The grant will help UMMHC deliver a new service model called the Access Clinic, which is designed to provide same-day services to assist consumers to initiate behavioral health services more readily. It is a more person-centered approach that places strong emphasis on customer service. It will closely resemble a model promoted by the National Council for Community Behavioral Healthcare called the Access and Retention Quality Improvement Initiative.

The traditional service delivery model for behavioral health has been based on appointments scheduled in advance. The Access Clinic will help the center to become less reliant on appointments for certain services in both its Park Rapids and Bemidji sites. The center experiences very high rates of failed appointments, the result of which is that the cost of delivering services has become financially unfeasible, not a unique circumstance for mental health centers, according to the news release.

The new model also makes better use of current resources such as the therapeutic team, without increasing those costs.

UMMHC will work closely with area human services agencies, medical providers and other referral sources to ensure that the new Access Clinic will be properly utilized.

In addition, the center will engage in extensive community awareness to ensure consumers are informed about the Access Clinic, its hours and the services offered.

The grant permits the center to implement the Access Clinic in phases and covers the costs of a high level of public information and awareness as it grows over the next year. The goal is to offer it four days per week by the end of March 2011.
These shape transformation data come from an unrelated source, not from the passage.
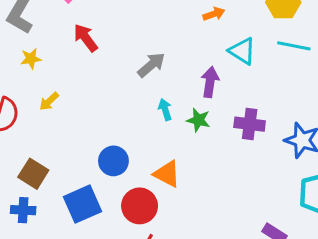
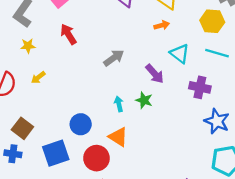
purple arrow: (210, 82) -> (155, 74), turned 125
cyan arrow: (165, 110) -> (119, 104), moved
purple cross: (250, 124) -> (200, 87), moved

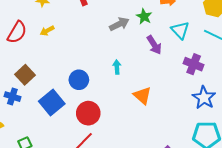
green star: (144, 100) -> (144, 16), moved
orange triangle: (118, 137) -> (142, 96), moved
blue square: (56, 153) -> (52, 102), turned -30

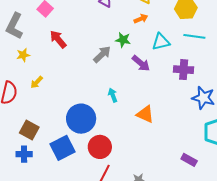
cyan triangle: (180, 30) -> (161, 42), turned -42
blue circle: (79, 80) -> (81, 119), size x1.5
blue square: (52, 102) -> (63, 148), turned 30

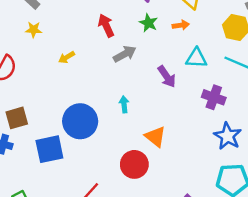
red arrow: (58, 39) -> (106, 25), moved
green star: (123, 40) -> (149, 23), moved
yellow arrow: (37, 82) -> (67, 57), moved
brown square: (29, 130) -> (17, 118), turned 30
red circle: (100, 147) -> (134, 164), moved

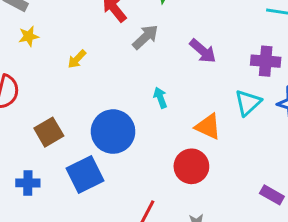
cyan triangle: (196, 58) -> (248, 103), moved, turned -30
brown square: (17, 118) -> (49, 132), moved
Lenore Barsness, executive director, authored the grant application after researching new models of service delivery more than a year ago.

"It seemed to me that the medical industry had been experiencing similar challenges and they'd partly solved it by offering urgent care clinics," Barsness said. "I intuitively felt there was likely to be a model adapted to the unique challenges of delivering same day behavioral health services."

This model is a momentous shift in the way clinicians traditionally think about service delivery, consumer relations, and related duties, which is one of the reasons funding was necessary to import what will be a transformative process, the news release states.

Paul Nistler has stepped into the clinic manager role for the Access Clinic. He will work cooperatively with existing clinical staff and the clinical director in all developmental stages. He has managed the mobile crisis unit and other projects for UMMHC.